The Road to the 3rd Nyéléni Global Forum
A new dawn for global social movements is on the horizon. The Nyéléni Process — a two-decade-old and counting organizing effort of Indigenous Peoples and other rural families — is soon reaching a new benchmark with the 3rd Global Forum to be hosted in Bengaluru, India. Named after the location of the first gathering in Mali, the Nyéléni Process is the clearest expression of the resilience of rural, urban, and Indigenous communities organized in global social movements to advance the human rights to food and food sovereignty worldwide.

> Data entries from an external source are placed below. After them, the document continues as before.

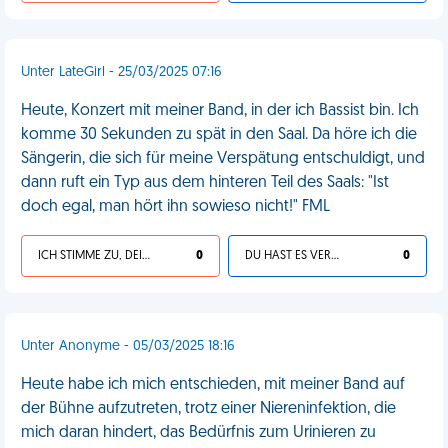
Unter LateGirl - 25/03/2025 07:16
Heute, Konzert mit meiner Band, in der ich Bassist bin. Ich
komme 30 Sekunden zu spät in den Saal. Da höre ich die
Sängerin, die sich für meine Verspätung entschuldigt, und
dann ruft ein Typ aus dem hinteren Teil des Saals: "Ist
doch egal, man hört ihn sowieso nicht!" FML
ICH STIMME ZU, DEIN LEBEN IST SCHEISSE
0
DU HAST ES VERDIENT
0
Unter Anonyme - 05/03/2025 18:16
Heute habe ich mich entschieden, mit meiner Band auf
der Bühne aufzutreten, trotz einer Niereninfektion, die
mich daran hindert, das Bedürfnis zum Urinieren zu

The road up until here has been defined by enormous challenges that require an equivalent (if not bigger) collective effort to lift an internationalist agenda to protect ancestral lands, fishing stocks, water, and food sources for millions of people. It all started with the organizing of the 2007 International Forum on Food Sovereignty in Mali. In that gathering, 500 representatives of different social movements and allies (NGOs, funders, and scholars) solidified the strategies to expand the influence of social movements in global policies to protect local communities’ rights to land, water, seeds, and food. The most prominent long-term strategy from the meeting in Mali was to build alliances with urban communities, scholars, unions, and funders. As a result, food sovereignty alliances emerged in many countries and regions, including the U.S. Food Sovereignty Alliance.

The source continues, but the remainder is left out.